Wednesday 3/6/2020
PHOTOS: Image downloaded from slothilda.com
Text: Alejandra Misiolek Marín
In this post I will analyze the topic of vicious circles in obesity and the role of the reward circuit and dopaminergic pathways.
It is a very extensive topic so I will divide it into several parts.
PART 1
Why are we talking about obesity?
According to the longitudinal study published in NEJM (2017) in which the development of obesity was investigated in 195 countries over 25 years, 107.7 million children and 607.7 million adults were obese in 2015. Given that during the last 40 years in 70 of these countries obesity rates have doubled and 4 million people a year die because of it, it seems that we are facing a global pandemic, in the face of which it is important to understand its causes.
How can we control the intake at the psychobiological level?

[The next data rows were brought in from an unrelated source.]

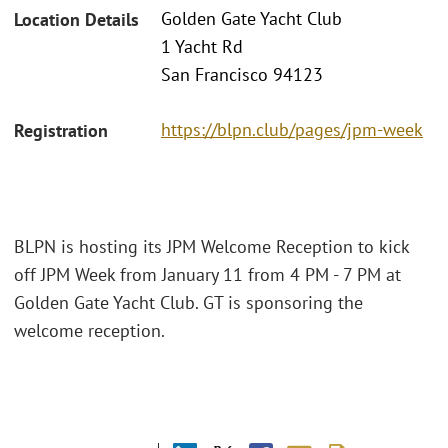
Golden Gate Yacht Club
Location Details
1 Yacht Rd
San Francisco 94123
https://blpn.club/pages/jpm-week
Registration
BLPN is hosting its JPM Welcome Reception to kick
off JPM Week from January 11 from 4 PM - 7 PM at
Golden Gate Yacht Club. GT is sponsoring the
welcome reception.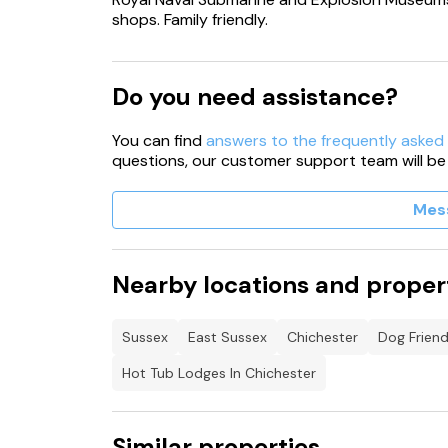
shops. Family friendly.
Do you need assistance?
You can find
answers to the frequently asked
questions, our customer support team will be
Mes
Nearby locations and proper
Sussex
East Sussex
Chichester
Dog Friend
Hot Tub Lodges In Chichester
Similar properties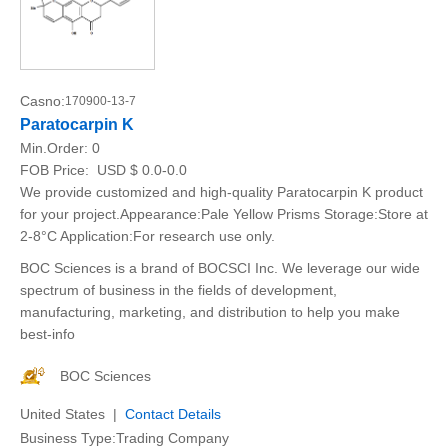
Casno:
170900-13-7
Paratocarpin K
Min.Order:
0
FOB Price:
USD $ 0.0-0.0
We provide customized and high-quality Paratocarpin K product
for your project.Appearance:Pale Yellow Prisms Storage:Store at
2-8°C Application:For research use only.
BOC Sciences is a brand of BOCSCI Inc. We leverage our wide
spectrum of business in the fields of development,
manufacturing, marketing, and distribution to help you make
best-info
BOC Sciences
United States |
Contact Details
Business Type:Trading Company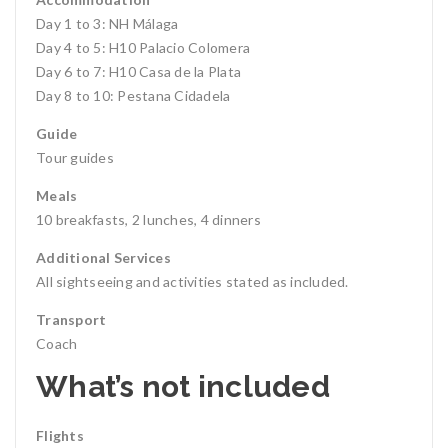
Day 1 to 3: NH Málaga
Day 4 to 5: H10 Palacio Colomera
Day 6 to 7: H10 Casa de la Plata
Day 8 to 10: Pestana Cidadela
Guide
Tour guides
Meals
10 breakfasts, 2 lunches, 4 dinners
Additional Services
All sightseeing and activities stated as included.
Transport
Coach
What’s not included
Flights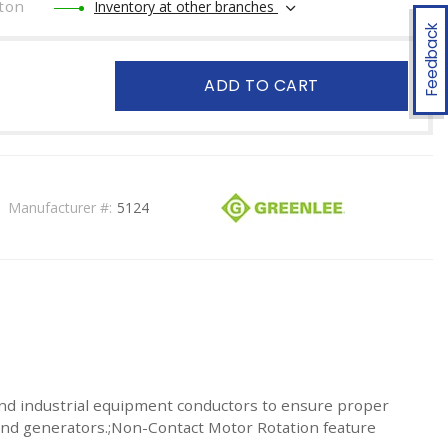
ton
Inventory at other branches
Feedback
ADD TO CART
Manufacturer #:
5124
nd industrial equipment conductors to ensure proper
s and generators.;Non-Contact Motor Rotation feature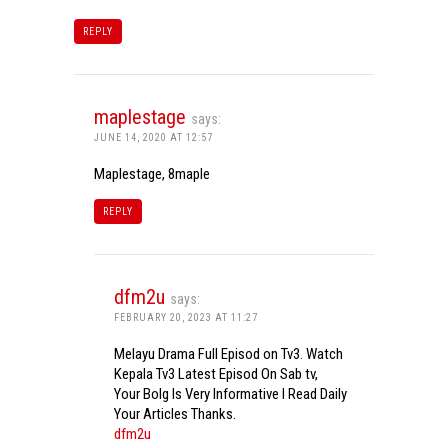
REPLY
maplestage
says:
JUNE 14, 2020 AT 12:57
Maplestage, 8maple
REPLY
dfm2u
says:
FEBRUARY 20, 2023 AT 11:27
Melayu Drama Full Episod on Tv3. Watch
Kepala Tv3 Latest Episod On Sab tv,
Your Bolg Is Very Informative I Read Daily
Your Articles Thanks.
dfm2u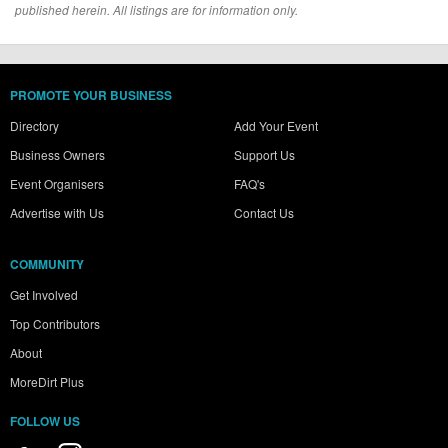
published herein. All listings are for information only.
PROMOTE YOUR BUSINESS
Directory
Add Your Event
Business Owners
Support Us
Event Organisers
FAQ's
Advertise with Us
Contact Us
COMMUNITY
Get Involved
Top Contributors
About
MoreDirt Plus
FOLLOW US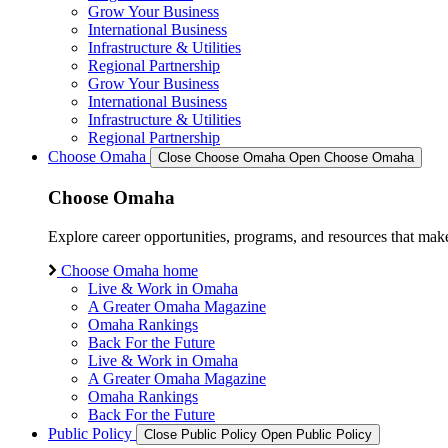
Grow Your Business
International Business
Infrastructure & Utilities
Regional Partnership
Grow Your Business
International Business
Infrastructure & Utilities
Regional Partnership
Choose Omaha
Close Choose Omaha
Open Choose Omaha
Choose Omaha
Explore career opportunities, programs, and resources that mak
Choose Omaha home
Live & Work in Omaha
A Greater Omaha Magazine
Omaha Rankings
Back For the Future
Live & Work in Omaha
A Greater Omaha Magazine
Omaha Rankings
Back For the Future
Public Policy
Close Public Policy
Open Public Policy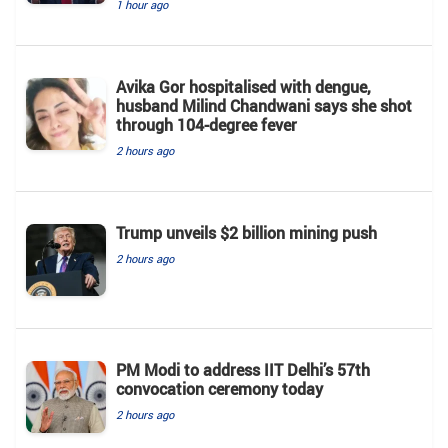
1 hour ago
Avika Gor hospitalised with dengue,
husband Milind Chandwani says she shot
through 104-degree fever
2 hours ago
Trump unveils $2 billion mining push
2 hours ago
PM Modi to address IIT Delhi’s 57th
convocation ceremony today
2 hours ago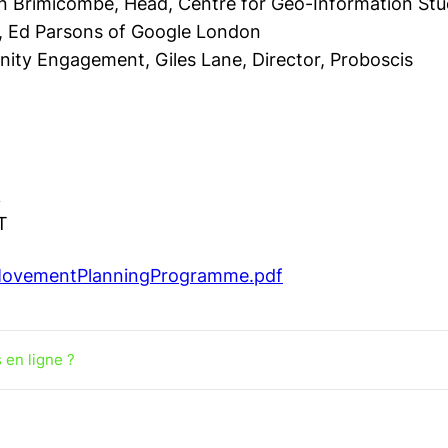
n Brimicombe, Head, Centre for Geo-Information Stu
,
Ed Parsons of Google London
unity Engagement,
Giles Lane, Director, Proboscis
k
T
gMovementPlanningProgramme.pdf
 en ligne ?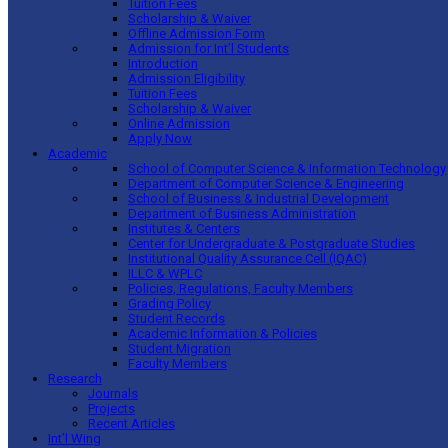
Tuition Fees
Scholarship & Waiver
Offline Admission Form
Admission for Int’l Students
Introduction
Admission Eligibility
Tuition Fees
Scholarship & Waiver
Online Admission
Apply Now
Academic
School of Computer Science & Information Technology
Department of Computer Science & Engineering
School of Business & Industrial Development
Department of Business Administration
Institutes & Centers
Center for Undergraduate & Postgraduate Studies
Institutional Quality Assurance Cell (IQAC)
ILLC & WPLC
Policies, Regulations, Faculty Members
Grading Policy
Student Records
Academic Information & Policies
Student Migration
Faculty Members
Research
Journals
Projects
Recent Articles
Int’l Wing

Intake control is achieved through the collaboration between two parallel systems:
- On the one hand, the homeostatic pathway, which is responsible for maintaining the balance between hunger and satiety. This pathway acts thanks to hormonal regulators such as, for example, leptin and ghrelin. These hormones act on our brain, and specifically on the circuits of the hypothalamus. The hypothalamus is a very important structure in our brain in terms of food, as it regulates what we eat to maintain the right balance of energy levels. Dysfunctions of the components of this system, such as congenital leptin deficiency, can result in a constant positive energy balance and the development of obesity.

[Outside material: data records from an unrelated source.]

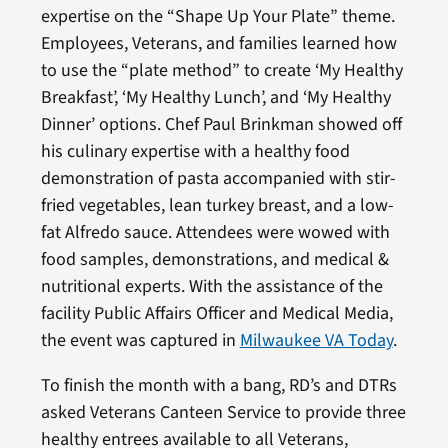
expertise on the “Shape Up Your Plate” theme.
Employees, Veterans, and families learned how
to use the “plate method” to create ‘My Healthy
Breakfast’, ‘My Healthy Lunch’, and ‘My Healthy
Dinner’ options. Chef Paul Brinkman showed off
his culinary expertise with a healthy food
demonstration of pasta accompanied with stir-
fried vegetables, lean turkey breast, and a low-
fat Alfredo sauce. Attendees were wowed with
food samples, demonstrations, and medical &
nutritional experts. With the assistance of the
facility Public Affairs Officer and Medical Media,
the event was captured in
Milwaukee VA Today
.
To finish the month with a bang, RD’s and DTRs
asked Veterans Canteen Service to provide three
healthy entrees available to all Veterans,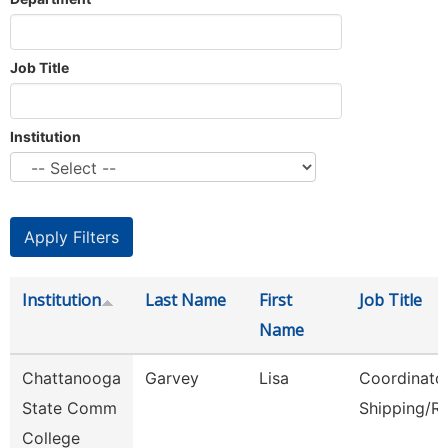
Job Title
Institution
Institution
Last Name
First
Job Title
Name
Chattanooga
Garvey
Lisa
Coordinator
State Comm
Shipping/R
College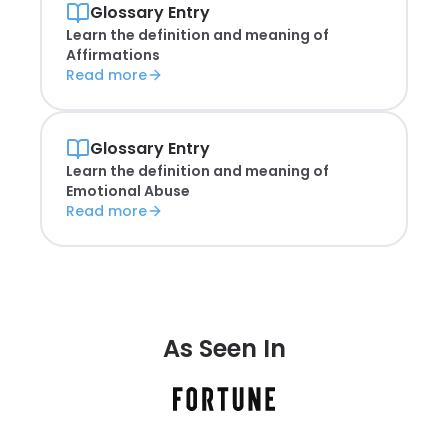
Glossary Entry
Learn the definition and meaning of
Affirmations
Read more
Glossary Entry
Learn the definition and meaning of
Emotional Abuse
Read more
As Seen In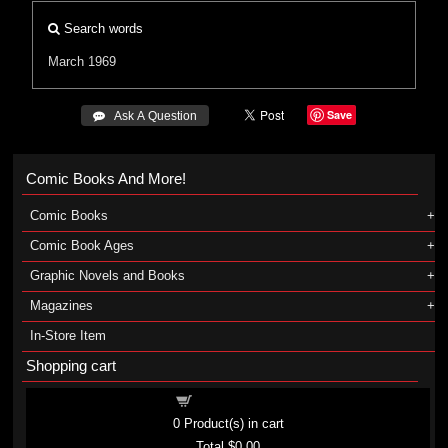
Search words
March 1969
Save
 Ask A Question
Comic Books And More!
Comic Books
Comic Book Ages
Graphic Novels and Books
Magazines
In-Store Item
Shopping cart
Shopping cart
0
Product(s) in cart
Total
$0.00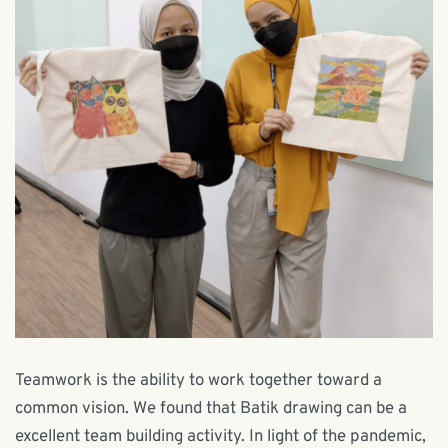
Teamwork is the ability to work together toward a
common vision. We found that Batik drawing can be a
excellent team building activity. In light of the pandemic,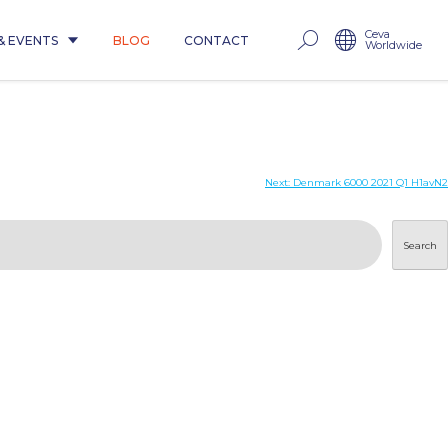
Ceva
& EVENTS
BLOG
CONTACT
Worldwide
Next:
Denmark 6000 2021 Q1 H1avN2
Search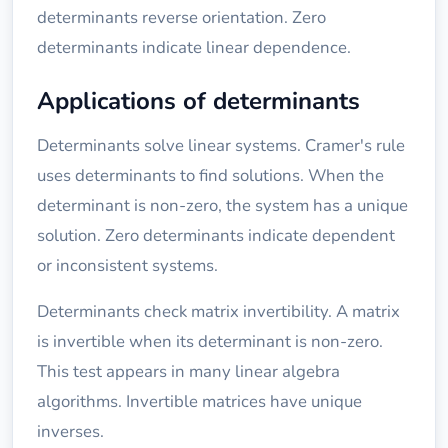
determinants reverse orientation. Zero
determinants indicate linear dependence.
Applications of determinants
Determinants solve linear systems. Cramer's rule
uses determinants to find solutions. When the
determinant is non-zero, the system has a unique
solution. Zero determinants indicate dependent
or inconsistent systems.
Determinants check matrix invertibility. A matrix
is invertible when its determinant is non-zero.
This test appears in many linear algebra
algorithms. Invertible matrices have unique
inverses.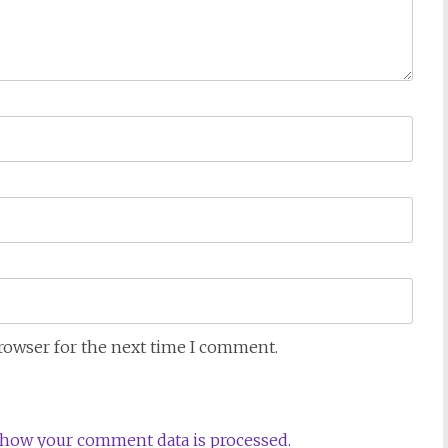
browser for the next time I comment.
how your comment data is processed.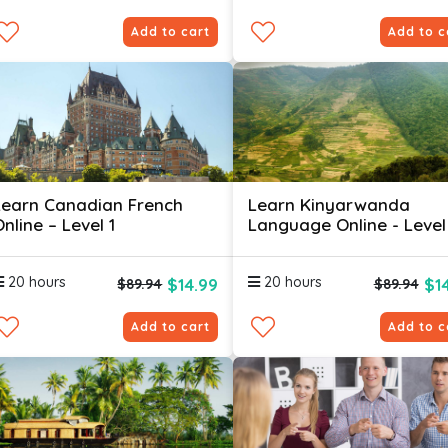
Add to cart
Add to c
Learn Canadian French
Learn Kinyarwanda
nline – Level 1
Language Online - Level
20 hours
20 hours
$14.99
$1
$89.94
$89.94
Add to cart
Add to c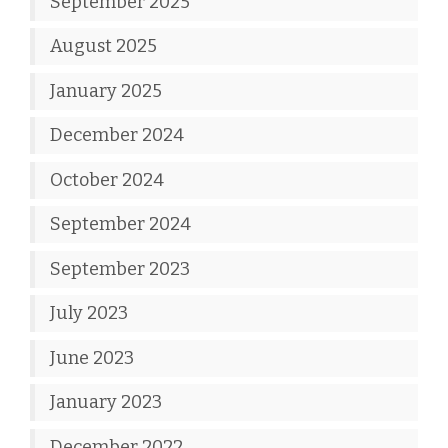
September 2025
August 2025
January 2025
December 2024
October 2024
September 2024
September 2023
July 2023
June 2023
January 2023
December 2022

- On the other hand, we have the reward system that regulates eating behavior. This system is responsible for the pleasure we feel when we eat. We will focus more on this pathway because it is where psychology and medicine converge. This pathway includes the dopamine circuits (mesolimbic dopaminergic pathway) and the limbic regions*, to which the hypothalamus belongs. It is here, in the hypothalamus, that these two systems collaborate.
For these reasons, eating is determined by basal metabolism, by the amount of stored fat and the secretion of hormones and peptides. On the other hand, it is influenced by the hedonic sensations that food transmits to us.

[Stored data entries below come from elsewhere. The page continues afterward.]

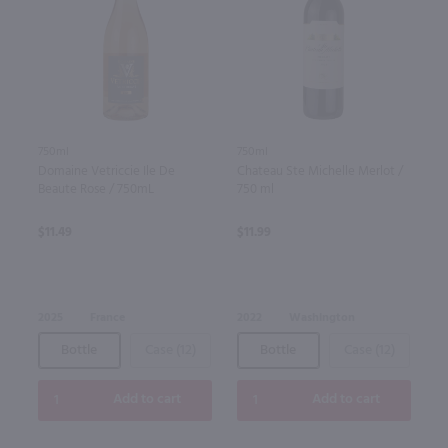
750ml
750ml
Domaine Vetriccie Ile De
Chateau Ste Michelle Merlot /
Beaute Rose / 750mL
750 ml
$11.49
$11.99
2025
France
2022
Washington
Bottle
Case (12)
Bottle
Case (12)
Add to cart
Add to cart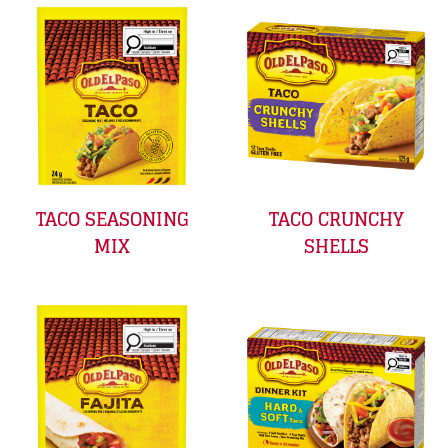
TACO SEASONING
TACO CRUNCHY
MIX
SHELLS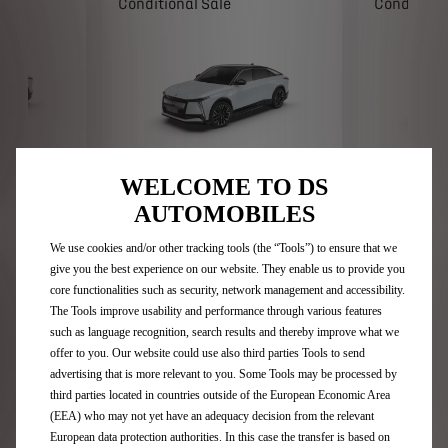
Conditional Sale
Conditiona
N°8 Étoile FWD 230
N°8 Étoi
WELCOME TO DS
AUTOMOBILES
onal Sale.
DS N°8 Étoile FWD 230. Conditional Sale.
DS N°8 Étoile
 status and
Business users only. Subject to status and
Conditional Sal
s Financial
availability. T&Cs. 18+. Stellantis Financial
to status and av
 orders from
Services, RH1 1QA. Available on orders from
Financial Servi
We use cookies and/or other tracking tools (the “Tools”) to ensure that we
1st April to 30th June 2026.
orders from 1st
give you the best experience on our website. They enable us to provide you
ample
See Representative example
See Repres
core functionalities such as security, network management and accessibility.
ow
Enquire now
E
The Tools improve usability and performance through various features
such as language recognition, search results and thereby improve what we
offer to you. Our website could use also third parties Tools to send
advertising that is more relevant to you. Some Tools may be processed by
third parties located in countries outside of the European Economic Area
(EEA) who may not yet have an adequacy decision from the relevant
European data protection authorities. In this case the transfer is based on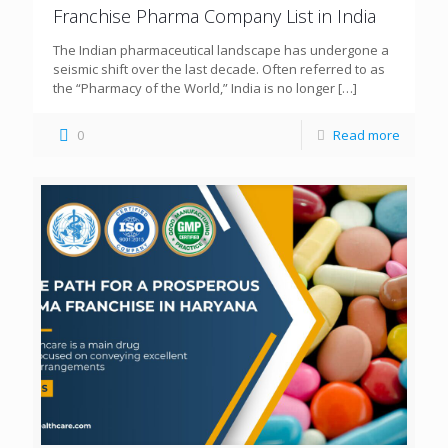
Franchise Pharma Company List in India
The Indian pharmaceutical landscape has undergone a
seismic shift over the last decade. Often referred to as
the “Pharmacy of the World,” India is no longer
[…]
0
Read more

To put it another way and with an example: an obese person who has a lot of adipose tissue, secretes a lot of leptin that blocks the desire and decreases the intake because the energy balance is positive. Is this so?
In theory yes, but from experience we know that it is not. Why?
Because eating activates the very powerful reward circuit (dopaminergic) and we perceive dopamine as pleasure: when we binge eat, the dopamine raises and we feel pleasure.
It has been proven that foods with little taste are not usually consumed in excess while tasty and calorie-rich foods are still consumed, even if the necessary levels of energy (satiety) have been achieved. Thus, it is this hedonic/dopaminergic pathway that allows us to voluntarily ignore physiological satiating cues and continue eating in a satiated state. Obtaining the pleasurable effects of tasty foods is a very powerful motivational force that in certain individuals can overcome homeostatic signals and explains the very rapid growth of obesity rates in industrialized societies.
The key question is: Why do both laboratory animals and humans continue to eat to the point of obesity? What is wrong with the control system I have just described?
This and many other related questions I will answer in the next post.
*nucleus accumbens and striatum receive dopaminergic input from the ventral tegmental area and substantia nigra; the lateral hypothalamus regulates the reward response; and the orbitofrontal cortex and amygdala encode information related to the value of eating, at the cognitive and emotional levels, respectively.